The corpus of 16 songs was manually selected and downloaded via the Genius artist page of Grimes. There were several criteria for the song selections: (1) Grimes was the only singer in the song. (2) The song is popular amongst Grimes' song searches on Genius as suggested by the view counter. (3) I tried balancing the corpus by including songs from different EPs and Albums. However, there might be some overrepresentation of songs from the Vision and especially Art Angels albums.
I decided to gather some metadata on the selected corpus of 16 songs. The following values were manually collected for each song via the Discogs artist page of Grimes:
title | length | release_year | ablum_title |
---|---|---|---|
song title | length in minutes | release year in int | album/EP/release title |
The texts downloaded from Genius already contain some extra information and are not completely 'raw' as sections are labeled according to the song structure (e.g. "chorus","verse 1", "outro", etc.). Therefore, I decided to use this annotation for creating the different song parts and adding them to our CSV file. This way, we can for instance compare all the choruses in the corpus. Additionally, after the creation of the song parts, I removed the brackets indicating the song parts to get the 'raw' lyric text. I reassign this to the Text
column and only tokenized and lemmatized this part.
The annotations were added using a spaCy Jupyter Notebook tutorial. Some notes were added to evaluate and comment on the quality of the annotations.
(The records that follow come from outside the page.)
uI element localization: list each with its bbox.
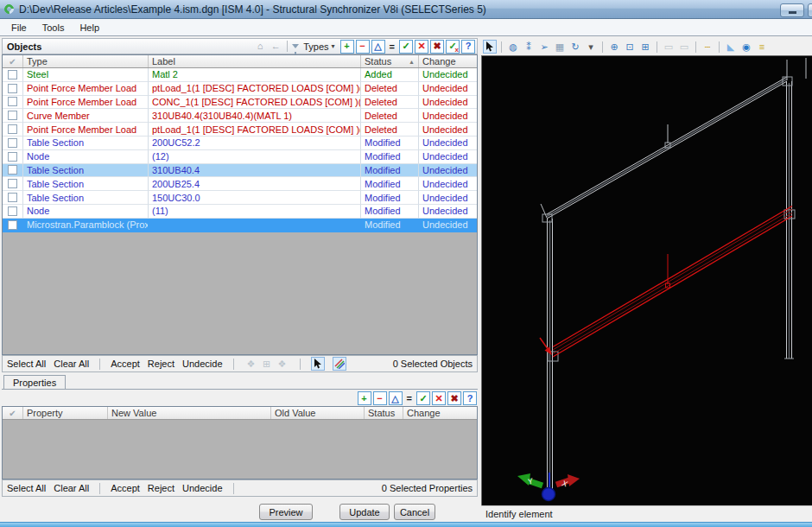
change-cell[interactable]: Undecided	[419, 82, 477, 96]
label-cell[interactable]: 150UC30.0	[149, 191, 361, 205]
type-cell[interactable]: Point Force Member Load	[23, 96, 149, 110]
change-cell[interactable]: Undecided	[419, 164, 477, 178]
undecide-link[interactable]: Undecide	[182, 359, 222, 369]
remove-button[interactable]: −	[356, 40, 370, 54]
table-row[interactable]: Table Section200UC52.2ModifiedUndecided	[3, 137, 477, 150]
maximize-button[interactable]	[808, 3, 812, 17]
zoom-in-icon[interactable]: ⊕	[607, 40, 621, 54]
status-cell[interactable]: Modified	[361, 150, 419, 164]
delta-button[interactable]: △	[371, 40, 385, 54]
reject-all-button[interactable]: ✖	[430, 40, 444, 54]
table-row[interactable]: Table Section310UB40.4ModifiedUndecided	[3, 164, 477, 178]
select-pointer-toggle[interactable]	[311, 357, 325, 371]
change-cell[interactable]: Undecided	[419, 219, 477, 232]
types-caret-icon[interactable]: ▾	[332, 42, 335, 50]
undecide-link[interactable]: Undecide	[182, 483, 222, 493]
clip-volume-icon[interactable]: ┄	[701, 40, 714, 54]
table-row[interactable]: Curve Member310UB40.4(310UB40.4)(MATL 1)…	[3, 109, 477, 123]
type-cell[interactable]: Microstran.Paramblock (Proxy)	[23, 219, 149, 232]
status-cell[interactable]: Deleted	[361, 123, 419, 137]
accept-link[interactable]: Accept	[111, 359, 140, 369]
label-cell[interactable]: CONC_1(1 [DESC] FACTORED LOADS [COM] )(3…	[149, 96, 361, 110]
new-value-column-header[interactable]: New Value	[108, 407, 271, 419]
cancel-button[interactable]: Cancel	[394, 504, 435, 520]
table-row[interactable]: Node(11)ModifiedUndecided	[3, 205, 477, 219]
row-checkbox[interactable]	[8, 193, 17, 202]
status-cell[interactable]: Modified	[361, 205, 419, 219]
preview-button[interactable]: Preview	[259, 504, 313, 520]
row-checkbox[interactable]	[8, 179, 17, 188]
type-cell[interactable]: Node	[23, 150, 149, 164]
remove-button[interactable]: −	[373, 391, 387, 405]
change-cell[interactable]: Undecided	[419, 137, 477, 150]
change-cell[interactable]: Undecided	[419, 68, 477, 82]
label-cell[interactable]: Matl 2	[149, 68, 361, 82]
types-filter-button[interactable]: Types	[303, 41, 328, 52]
label-cell[interactable]: (11)	[149, 205, 361, 219]
table-row[interactable]: Point Force Member LoadptLoad_1(1 [DESC]…	[3, 123, 477, 137]
viewport-3d[interactable]: Y X	[481, 55, 812, 505]
change-cell[interactable]: Undecided	[419, 205, 477, 219]
old-value-column-header[interactable]: Old Value	[271, 407, 365, 419]
label-column-header[interactable]: Label	[149, 55, 361, 67]
type-cell[interactable]: Point Force Member Load	[23, 82, 149, 96]
label-cell[interactable]	[149, 219, 361, 232]
render-mode-icon[interactable]: ◣	[724, 40, 738, 54]
fly-icon[interactable]: ➢	[537, 40, 551, 54]
reject-link[interactable]: Reject	[148, 359, 174, 369]
select-all-link[interactable]: Select All	[7, 483, 46, 493]
rotate-caret[interactable]: ▾	[584, 40, 598, 54]
change-cell[interactable]: Undecided	[419, 150, 477, 164]
clear-all-link[interactable]: Clear All	[54, 359, 89, 369]
row-checkbox[interactable]	[8, 70, 17, 79]
table-row[interactable]: Microstran.Paramblock (Proxy)ModifiedUnd…	[3, 219, 477, 232]
help-button[interactable]: ?	[463, 391, 477, 405]
label-cell[interactable]: 310UB40.4	[149, 164, 361, 178]
reject-x-button[interactable]: ✕	[432, 391, 446, 405]
status-cell[interactable]: Modified	[361, 177, 419, 191]
change-column-header[interactable]: Change	[419, 55, 477, 67]
globe-icon[interactable]: ◉	[739, 40, 753, 54]
layers-icon[interactable]: ≡	[755, 40, 769, 54]
label-cell[interactable]: ptLoad_1(1 [DESC] FACTORED LOADS [COM] )…	[149, 82, 361, 96]
type-cell[interactable]: Curve Member	[23, 109, 149, 123]
change-cell[interactable]: Undecided	[419, 177, 477, 191]
type-cell[interactable]: Point Force Member Load	[23, 123, 149, 137]
accept-check-button[interactable]: ✓	[399, 40, 413, 54]
type-cell[interactable]: Table Section	[23, 137, 149, 150]
select-column-header[interactable]: ✔	[3, 407, 23, 419]
type-cell[interactable]: Table Section	[23, 177, 149, 191]
property-column-header[interactable]: Property	[23, 407, 108, 419]
help-button[interactable]: ?	[461, 40, 475, 54]
reject-all-button[interactable]: ✖	[447, 391, 461, 405]
change-cell[interactable]: Undecided	[419, 96, 477, 110]
clear-all-link[interactable]: Clear All	[54, 483, 89, 493]
menu-file[interactable]: File	[3, 21, 35, 35]
menu-tools[interactable]: Tools	[35, 21, 73, 35]
menu-help[interactable]: Help	[72, 21, 107, 35]
type-cell[interactable]: Steel	[23, 68, 149, 82]
row-checkbox[interactable]	[8, 111, 17, 120]
label-cell[interactable]: 200UB25.4	[149, 177, 361, 191]
fit-view-icon[interactable]: ⊞	[638, 40, 652, 54]
status-cell[interactable]: Deleted	[361, 96, 419, 110]
row-checkbox[interactable]	[8, 97, 17, 106]
minimize-button[interactable]	[780, 3, 804, 17]
label-cell[interactable]: (12)	[149, 150, 361, 164]
status-column-header[interactable]: Status ▲	[361, 55, 419, 67]
row-checkbox[interactable]	[8, 152, 17, 162]
undecide-check-button[interactable]: ✓	[446, 40, 460, 54]
status-column-header[interactable]: Status	[365, 407, 403, 419]
add-button[interactable]: +	[340, 40, 354, 54]
change-column-header[interactable]: Change	[403, 407, 477, 419]
rotate-view-icon[interactable]: ↻	[568, 40, 582, 54]
delta-button[interactable]: △	[389, 391, 403, 405]
title-bar[interactable]: D:\Dev\Release Articles\Example 4.ism.dg…	[0, 0, 812, 19]
status-cell[interactable]: Modified	[361, 191, 419, 205]
zoom-window-icon[interactable]: ⊡	[623, 40, 637, 54]
label-cell[interactable]: 200UC52.2	[149, 137, 361, 150]
type-cell[interactable]: Node	[23, 205, 149, 219]
accept-link[interactable]: Accept	[111, 483, 140, 493]
change-cell[interactable]: Undecided	[419, 191, 477, 205]
change-cell[interactable]: Undecided	[419, 109, 477, 123]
The final csv-file contains the following rows:
Column | Description |
---|---|
Filename | Filename |
length | length in minutes |
release_year | year of release |
ablum_title | Title of the release (can also be an EP or Single) |
Text | Cleaned lyric |
Song Part | As the Genius lyrics were annotated, I assigned the lyrics to the part they belong to, i.e. "verse_1" or "chorus" |
Doc | The doc element created using spaCy |
Tokens | Tokenization of the entire text |
Lemmas | Lemmatization of the entire text |
The doc element created with the used spaCy pipeline contained some errors with the more complex corpus annotation tasks. For instance, for Named Entity Recognition (NER) vocalizations such as 'la-la-la' are recognized as persons or organisation by spaCy. It seems that spaCy is struggling with annotating a lyrcial corpus, which might be due to a lack of lyrical training material of the pipeline. I therefore decided to remove these annotations in the updated version so that the enriched CSV file only contains well processed annotations. Concretely, this means that the updated CSV file now does not contain the following columns anymore: Proper_nouns
, POS
, NER
.
Further explanation is given in the Juypter Notebook.